Solving Bootstrapping
Even with the exit database smart contract, bootstrapping is not entirely solved. Sure, once a client is online, they can simply query the smart contract and get a list of exits to trust, but they need to query this list before they can get online.To resolve this Catch-22, we mirrored the concept of https certificate chains and created root trust servers for Althea exits.

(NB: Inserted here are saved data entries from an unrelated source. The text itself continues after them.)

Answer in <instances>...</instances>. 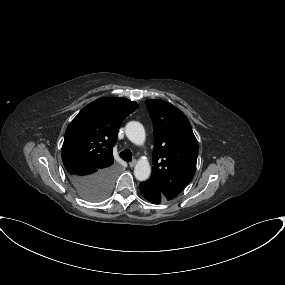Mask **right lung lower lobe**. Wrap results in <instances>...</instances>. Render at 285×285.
<instances>
[{"instance_id": "obj_1", "label": "right lung lower lobe", "mask_w": 285, "mask_h": 285, "mask_svg": "<svg viewBox=\"0 0 285 285\" xmlns=\"http://www.w3.org/2000/svg\"><path fill=\"white\" fill-rule=\"evenodd\" d=\"M115 176L113 166L97 170L93 173L70 175L69 179L77 192L85 198L95 192H110Z\"/></svg>"}]
</instances>
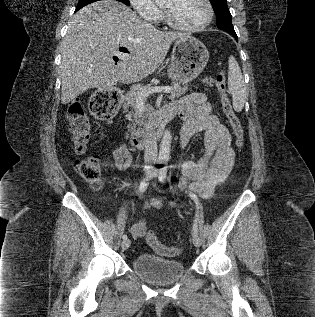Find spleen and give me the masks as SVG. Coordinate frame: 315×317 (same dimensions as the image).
<instances>
[{
    "label": "spleen",
    "instance_id": "1",
    "mask_svg": "<svg viewBox=\"0 0 315 317\" xmlns=\"http://www.w3.org/2000/svg\"><path fill=\"white\" fill-rule=\"evenodd\" d=\"M228 65V89L232 94L234 110L240 112L246 102L248 91L244 83L241 69L232 55L229 57Z\"/></svg>",
    "mask_w": 315,
    "mask_h": 317
}]
</instances>
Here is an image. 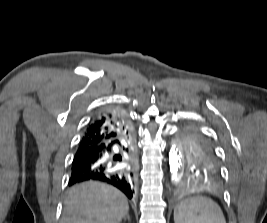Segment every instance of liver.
<instances>
[{
    "label": "liver",
    "mask_w": 267,
    "mask_h": 223,
    "mask_svg": "<svg viewBox=\"0 0 267 223\" xmlns=\"http://www.w3.org/2000/svg\"><path fill=\"white\" fill-rule=\"evenodd\" d=\"M128 210V201L119 190L87 182L70 189L61 223H120Z\"/></svg>",
    "instance_id": "liver-1"
}]
</instances>
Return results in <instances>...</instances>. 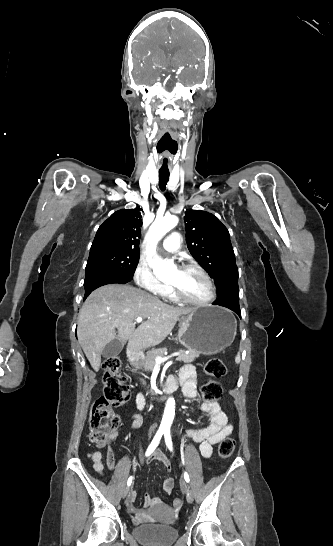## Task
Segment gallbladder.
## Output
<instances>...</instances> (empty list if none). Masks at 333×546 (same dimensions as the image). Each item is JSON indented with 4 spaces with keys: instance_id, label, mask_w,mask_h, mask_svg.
Listing matches in <instances>:
<instances>
[{
    "instance_id": "gallbladder-1",
    "label": "gallbladder",
    "mask_w": 333,
    "mask_h": 546,
    "mask_svg": "<svg viewBox=\"0 0 333 546\" xmlns=\"http://www.w3.org/2000/svg\"><path fill=\"white\" fill-rule=\"evenodd\" d=\"M124 347V341H112L105 346L102 356L105 358H114L118 356Z\"/></svg>"
}]
</instances>
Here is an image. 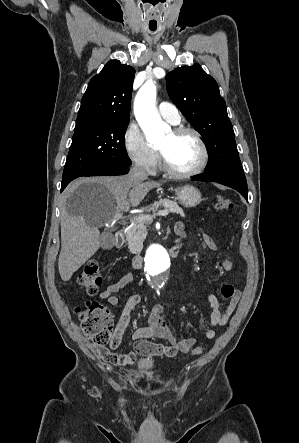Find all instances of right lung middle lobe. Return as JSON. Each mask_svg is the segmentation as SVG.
Masks as SVG:
<instances>
[{"instance_id": "1", "label": "right lung middle lobe", "mask_w": 299, "mask_h": 443, "mask_svg": "<svg viewBox=\"0 0 299 443\" xmlns=\"http://www.w3.org/2000/svg\"><path fill=\"white\" fill-rule=\"evenodd\" d=\"M128 123L129 120H107L75 129L62 183L104 166L131 165L124 146Z\"/></svg>"}]
</instances>
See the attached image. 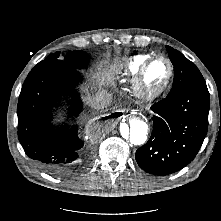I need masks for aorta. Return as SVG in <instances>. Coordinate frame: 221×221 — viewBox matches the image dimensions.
I'll return each instance as SVG.
<instances>
[{
    "mask_svg": "<svg viewBox=\"0 0 221 221\" xmlns=\"http://www.w3.org/2000/svg\"><path fill=\"white\" fill-rule=\"evenodd\" d=\"M149 126L141 116H131L126 122L120 125L119 135L125 142L133 145H142L147 140Z\"/></svg>",
    "mask_w": 221,
    "mask_h": 221,
    "instance_id": "762f6f07",
    "label": "aorta"
}]
</instances>
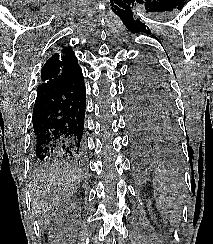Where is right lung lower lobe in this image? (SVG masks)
<instances>
[{"label": "right lung lower lobe", "instance_id": "obj_1", "mask_svg": "<svg viewBox=\"0 0 213 244\" xmlns=\"http://www.w3.org/2000/svg\"><path fill=\"white\" fill-rule=\"evenodd\" d=\"M86 91L81 68L54 84H41L33 109L34 154L41 160H81Z\"/></svg>", "mask_w": 213, "mask_h": 244}]
</instances>
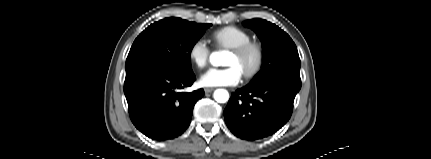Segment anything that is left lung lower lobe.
I'll use <instances>...</instances> for the list:
<instances>
[{"label": "left lung lower lobe", "mask_w": 431, "mask_h": 159, "mask_svg": "<svg viewBox=\"0 0 431 159\" xmlns=\"http://www.w3.org/2000/svg\"><path fill=\"white\" fill-rule=\"evenodd\" d=\"M301 80L279 76L236 90L224 110L225 122L238 138L254 141L274 134L290 119Z\"/></svg>", "instance_id": "left-lung-lower-lobe-1"}]
</instances>
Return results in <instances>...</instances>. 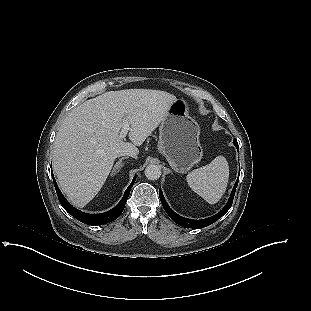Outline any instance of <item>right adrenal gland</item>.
<instances>
[{"label":"right adrenal gland","instance_id":"1","mask_svg":"<svg viewBox=\"0 0 311 311\" xmlns=\"http://www.w3.org/2000/svg\"><path fill=\"white\" fill-rule=\"evenodd\" d=\"M126 158H128V157H122V158H120L119 159V161L114 165V167H113V173L116 171V170H118L119 171V169L124 165L123 163H122V160H124V159H126Z\"/></svg>","mask_w":311,"mask_h":311}]
</instances>
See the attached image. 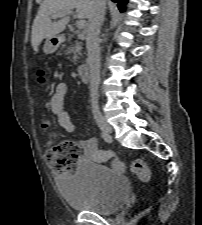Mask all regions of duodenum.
<instances>
[{
	"label": "duodenum",
	"mask_w": 202,
	"mask_h": 225,
	"mask_svg": "<svg viewBox=\"0 0 202 225\" xmlns=\"http://www.w3.org/2000/svg\"><path fill=\"white\" fill-rule=\"evenodd\" d=\"M79 73L85 82L90 79V67L88 64H81L79 66Z\"/></svg>",
	"instance_id": "duodenum-1"
}]
</instances>
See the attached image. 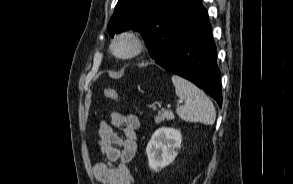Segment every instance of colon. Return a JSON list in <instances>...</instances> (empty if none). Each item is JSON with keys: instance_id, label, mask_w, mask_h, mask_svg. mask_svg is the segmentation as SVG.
<instances>
[{"instance_id": "5ec220e1", "label": "colon", "mask_w": 293, "mask_h": 184, "mask_svg": "<svg viewBox=\"0 0 293 184\" xmlns=\"http://www.w3.org/2000/svg\"><path fill=\"white\" fill-rule=\"evenodd\" d=\"M103 94L106 98L114 100V101H117L120 99L118 92L114 88H111V87H105L103 89Z\"/></svg>"}]
</instances>
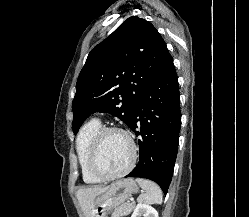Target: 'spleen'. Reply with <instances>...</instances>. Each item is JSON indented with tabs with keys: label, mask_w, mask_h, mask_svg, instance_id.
I'll return each instance as SVG.
<instances>
[{
	"label": "spleen",
	"mask_w": 249,
	"mask_h": 217,
	"mask_svg": "<svg viewBox=\"0 0 249 217\" xmlns=\"http://www.w3.org/2000/svg\"><path fill=\"white\" fill-rule=\"evenodd\" d=\"M136 182L144 190V192L138 197V202H143L147 204L162 203V191L155 182L142 178H136Z\"/></svg>",
	"instance_id": "1"
}]
</instances>
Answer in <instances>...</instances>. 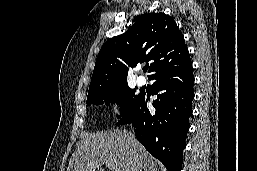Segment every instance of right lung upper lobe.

Instead of being built with the exit public key, Althea router firmware is now built with a number of root keys. The root trust servers simply grab the latest copy of the exit database smart contract data off of the Althea L1 EVM, sign it, and pass this data onto an exit. The exits hold these signed copies of the exit server list from the exit database and provide them to Althea routers as they come online. From there, the router can verify the signature, get online, and query updated data for themselves.
CGNAT and SNAT
In addition to the new appliance design, we’ve bundled significant feature improvements into this release. This includes support for CGNAT and SNAT IP assignment modes.For a quick introduction to why this matters, start with Why 32 Bits Wasn’t Enough, and the concept of NAT (Network Address Translation).Exits can now use multiple external IPv4 addresses in tandem and assign users their exclusive static IPv4 address out of the pool while doing it. Even better, this can all be configured from the router dashboard like any other feature.This is a huge jump for exit operators in terms of ease of use. Before the appliance exits, there was no GUI of any kind and a new exit would need to be added for every 400 or so Althea users that were connected to it.
With this new feature improvement, there is no longer any practical limitation to the number of users connected to a single exit in terms of software, as long as sufficient IPv4 space is available.
Native IPv6 has been supported since Beta 20 and will also be possible to configure from the UI.
Conclusion
Althea has always been about helping people build systems that work for them. We are excited to apply five years of operational experience to design refinement, optimization and simplification: making it faster and easier for our network operators to building new networks, deploy new infrastructure, in new and more challenging places with more customers than ever before!